Exercise goal: Output only the lines that run from the line holding "Mask anything matching" to the end of the data below, including both ends, without any pictures.

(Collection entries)
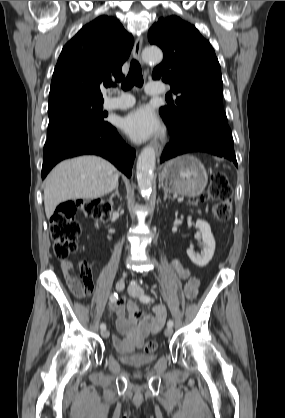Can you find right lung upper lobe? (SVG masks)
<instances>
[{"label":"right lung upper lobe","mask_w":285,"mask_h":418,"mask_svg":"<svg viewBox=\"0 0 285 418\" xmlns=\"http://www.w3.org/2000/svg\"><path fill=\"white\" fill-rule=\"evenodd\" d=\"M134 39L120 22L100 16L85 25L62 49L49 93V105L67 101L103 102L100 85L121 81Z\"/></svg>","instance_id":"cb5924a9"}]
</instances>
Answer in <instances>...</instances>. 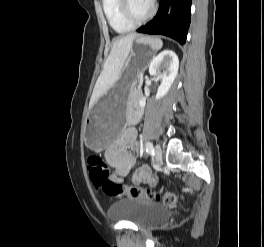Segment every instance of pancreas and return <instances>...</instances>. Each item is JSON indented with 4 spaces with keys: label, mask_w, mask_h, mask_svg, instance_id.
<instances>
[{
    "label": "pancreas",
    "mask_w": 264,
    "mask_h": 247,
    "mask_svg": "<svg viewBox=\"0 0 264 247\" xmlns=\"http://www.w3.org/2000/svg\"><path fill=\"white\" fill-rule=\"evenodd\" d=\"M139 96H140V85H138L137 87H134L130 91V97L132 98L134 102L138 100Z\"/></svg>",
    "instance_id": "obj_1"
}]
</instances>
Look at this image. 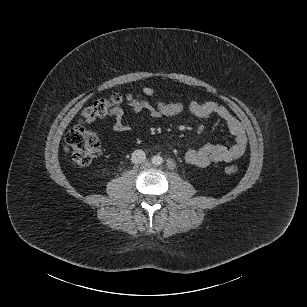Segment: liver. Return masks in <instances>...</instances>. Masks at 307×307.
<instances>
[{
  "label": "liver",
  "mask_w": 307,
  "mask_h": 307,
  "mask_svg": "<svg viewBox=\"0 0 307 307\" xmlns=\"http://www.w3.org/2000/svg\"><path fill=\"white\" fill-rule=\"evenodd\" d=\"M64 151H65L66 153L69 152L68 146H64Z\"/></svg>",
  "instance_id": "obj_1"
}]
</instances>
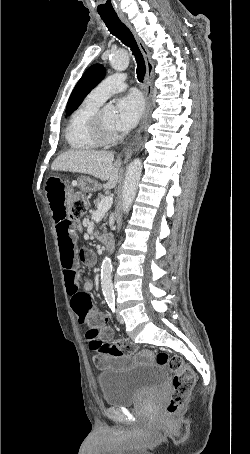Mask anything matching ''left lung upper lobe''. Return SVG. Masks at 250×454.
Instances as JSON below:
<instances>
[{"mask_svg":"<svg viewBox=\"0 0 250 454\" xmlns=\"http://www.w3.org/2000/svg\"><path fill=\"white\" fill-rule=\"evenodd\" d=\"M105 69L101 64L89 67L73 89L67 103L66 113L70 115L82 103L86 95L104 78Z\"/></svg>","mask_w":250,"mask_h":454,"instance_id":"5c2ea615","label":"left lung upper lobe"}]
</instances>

Exercise result:
Mask anything matching ''left lung upper lobe''. Return SVG. Masks at 250×454.
Instances as JSON below:
<instances>
[{"mask_svg":"<svg viewBox=\"0 0 250 454\" xmlns=\"http://www.w3.org/2000/svg\"><path fill=\"white\" fill-rule=\"evenodd\" d=\"M105 69L101 64L89 67L73 89L67 103L66 113L70 115L82 103L86 95L104 78Z\"/></svg>","mask_w":250,"mask_h":454,"instance_id":"5c2ea615","label":"left lung upper lobe"}]
</instances>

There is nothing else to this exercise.